Nachdem er geduscht hatte und in bequeme Jeans und ein Poloshirt geschlüpft war, nahm er den Vertrag von Medeen & Lloyd aus dem Faxgerät. Er überflog das Honorar und die Punkte mit den Nebenkosten, die er mit Kohlschmied ausgehandelt hatte, unterzeichnete den Vertrag und faxte ihn zurück. Höchste Eisenbahn, mit den Recherchen wegen des Brands in der Gebietskrankenkasse zu beginnen. Doch zuvor kochte er sich eine Tasse starken, schwarzen Kaffee, die er auf dem Balkon trank. Die Titelseite der Morgenausgabe berichtete immer noch über den Mord an Doktor Abel Ostrovsky, doch es stand nichts Neues darin. Hogart rauchte eine Zigarette, während er versuchte, den Artikel zu lesen, doch seine Gedanken kehrten immer wieder zu Madeleine Bohmann zurück. Dieses Teufelsweib verstand es genauso, ein Bild zu malen wie einem Mann den Kopf zu verdrehen oder ihn in den Wahnsinn zu treiben.

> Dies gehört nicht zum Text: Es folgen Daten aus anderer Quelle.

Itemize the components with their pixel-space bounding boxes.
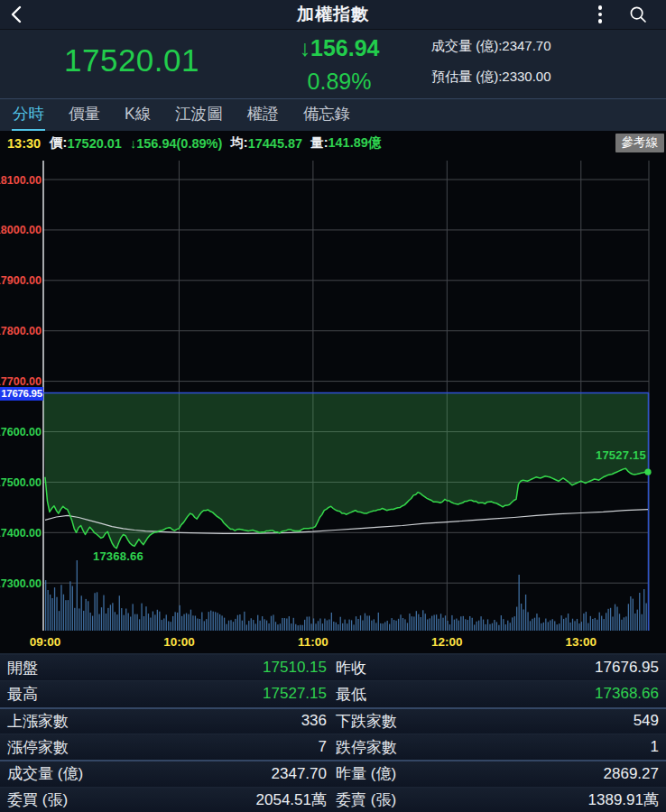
y-axis-label: 18100.00 [0, 174, 42, 187]
index-change: 156.94 [310, 35, 379, 60]
row-value: 7 [152, 738, 327, 756]
vol-label: 量: [310, 134, 328, 152]
tab-0[interactable]: 分時 [12, 99, 45, 132]
low-annotation: 17368.66 [93, 549, 143, 563]
row-value: 1 [480, 738, 659, 756]
header: 加權指數 [0, 0, 666, 29]
price-label: 價: [50, 134, 67, 152]
volume-stats: 成交量 (億):2347.70 預估量 (億):2330.00 [431, 38, 551, 99]
search-icon [629, 5, 647, 23]
x-axis-label: 13:00 [566, 635, 597, 649]
row-label: 最低 [327, 684, 480, 705]
quote-panel: 17520.01 ↓156.94 0.89% 成交量 (億):2347.70 預… [0, 29, 666, 99]
tab-4[interactable]: 權證 [246, 99, 280, 132]
menu-button[interactable] [585, 0, 615, 29]
y-axis-label: 17800.00 [0, 325, 42, 337]
info-vol: 141.89億 [328, 134, 381, 152]
quote-time: 13:30 [7, 136, 41, 151]
intraday-chart[interactable]: 18100.0018000.0017900.0017800.0017700.00… [0, 155, 666, 653]
info-avg: 17445.87 [248, 136, 302, 151]
row-value: 17510.15 [152, 659, 327, 677]
index-change-pct: 0.89% [271, 65, 408, 97]
row-value: 2054.51萬 [152, 789, 327, 810]
row-label: 委賣 (張) [327, 789, 480, 810]
x-axis-label: 09:00 [30, 635, 61, 649]
tab-5[interactable]: 備忘錄 [302, 99, 352, 132]
y-axis-label: 17400.00 [0, 527, 42, 540]
row-label: 開盤 [7, 658, 152, 678]
x-axis-label: 10:00 [163, 635, 195, 649]
y-axis-label: 18000.00 [0, 224, 42, 236]
row-label: 下跌家數 [327, 711, 480, 732]
reference-line-button[interactable]: 參考線 [615, 134, 665, 152]
page-title: 加權指數 [0, 3, 666, 26]
row-label: 昨收 [327, 658, 480, 678]
chevron-left-icon [11, 5, 22, 23]
index-change-block: ↓156.94 0.89% [271, 32, 408, 97]
high-annotation: 17527.15 [596, 448, 646, 462]
row-label: 漲停家數 [7, 737, 152, 758]
row-label: 最高 [7, 684, 152, 705]
row-value: 1389.91萬 [480, 789, 659, 810]
y-axis-label: 17900.00 [0, 274, 42, 287]
y-axis-label: 17300.00 [0, 577, 42, 590]
row-value: 17368.66 [480, 685, 659, 703]
kebab-menu-icon [598, 5, 603, 23]
info-change: ↓156.94(0.89%) [130, 136, 222, 151]
volume-line: 成交量 (億):2347.70 [431, 38, 551, 53]
est-volume-line: 預估量 (億):2330.00 [431, 69, 551, 84]
row-label: 跌停家數 [327, 737, 480, 758]
app-root: 加權指數 17520.01 ↓156.94 0.89% 成交量 (億):2347… [0, 0, 666, 812]
avg-label: 均: [230, 134, 247, 152]
x-axis-label: 12:00 [431, 635, 463, 649]
quote-table: 開盤17510.15昨收17676.95最高17527.15最低17368.66… [0, 653, 666, 812]
chart-canvas[interactable]: 18100.0018000.0017900.0017800.0017700.00… [0, 155, 666, 653]
down-arrow-icon: ↓ [300, 35, 311, 60]
tab-1[interactable]: 價量 [68, 99, 101, 132]
row-label: 委買 (張) [7, 789, 152, 810]
row-value: 2347.70 [152, 765, 327, 783]
prev-close-badge: 17676.95 [0, 387, 43, 401]
row-value: 17676.95 [480, 659, 659, 677]
row-value: 2869.27 [480, 765, 659, 783]
row-value: 549 [480, 712, 659, 730]
tab-bar: 分時價量K線江波圖權證備忘錄 [0, 99, 666, 131]
table-row: 成交量 (億)2347.70昨量 (億)2869.27 [0, 760, 666, 786]
table-row: 上漲家數336下跌家數549 [0, 707, 666, 734]
y-axis-label: 17700.00 [0, 375, 42, 388]
chart-info-bar: 13:30 價: 17520.01 ↓156.94(0.89%) 均: 1744… [0, 131, 666, 155]
table-row: 委買 (張)2054.51萬委賣 (張)1389.91萬 [0, 787, 666, 812]
y-axis-label: 17600.00 [0, 426, 42, 438]
search-button[interactable] [623, 0, 653, 29]
row-value: 17527.15 [152, 685, 327, 703]
row-label: 上漲家數 [7, 711, 152, 732]
header-actions [585, 0, 666, 29]
table-row: 開盤17510.15昨收17676.95 [0, 654, 666, 680]
info-price: 17520.01 [67, 136, 121, 151]
index-price: 17520.01 [0, 42, 264, 78]
y-axis-label: 17500.00 [0, 476, 42, 489]
row-value: 336 [152, 712, 327, 730]
tab-3[interactable]: 江波圖 [174, 99, 224, 132]
x-axis-label: 11:00 [298, 635, 328, 649]
back-button[interactable] [0, 0, 40, 29]
tab-2[interactable]: K線 [124, 99, 152, 132]
table-row: 漲停家數7跌停家數1 [0, 734, 666, 760]
row-label: 昨量 (億) [327, 763, 480, 784]
table-row: 最高17527.15最低17368.66 [0, 680, 666, 706]
row-label: 成交量 (億) [7, 763, 152, 784]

Als Hogart den Kulturteil überblätterte, läutete es an der Tür. Es war Kurt, der wieder mal seine Morgentermine abgesagt hatte. Er trug die gleiche saloppe Kleidung wie am Vortag. Hogart ahnte bereits, was er hier wollte. Tatjana hatte ihrem Vater von dem Besuch in der Michaeiergruft erzählt, und nun wollte er wissen, wie es im Haus der Künstlerin gelaufen war. Sie gingen auf den Balkon, während Hogart die wichtigsten Details berichtete.
Als er endete, schien Kurt regelrecht enttäuscht. Er lehnte an der Balustrade und blickte auf die Straße. »Du warst tatsächlich in ihrer Mühle und hattest keinen Sex mit ihr?«
»Nicht jeder ist so scharf auf eine Nummer wie du.«
»Ja, aber du warst bei ihr zu Hause. Großer, ich mach mir ernsthafte Sorgen um dich.«
Hogart wusste, die heitere Laune seines Bruders war bloß aufgesetzt. Er deutete auf das Titelbild der zusammengeklappten Zeitung. »Mach dir lieber Sorgen um Ostrovskys Mörder.«
Schlagartig wurde Kurt ernst. »Ich lag die halbe Nacht wach«, gab er zu. »Deine ganzen Recherchen und so … mir wird die Sache zu heiß. Meinst du nicht, wir sollten zur Polizei gehen?«
»Früher hättest du anders gehandelt«, antwortete Hogart.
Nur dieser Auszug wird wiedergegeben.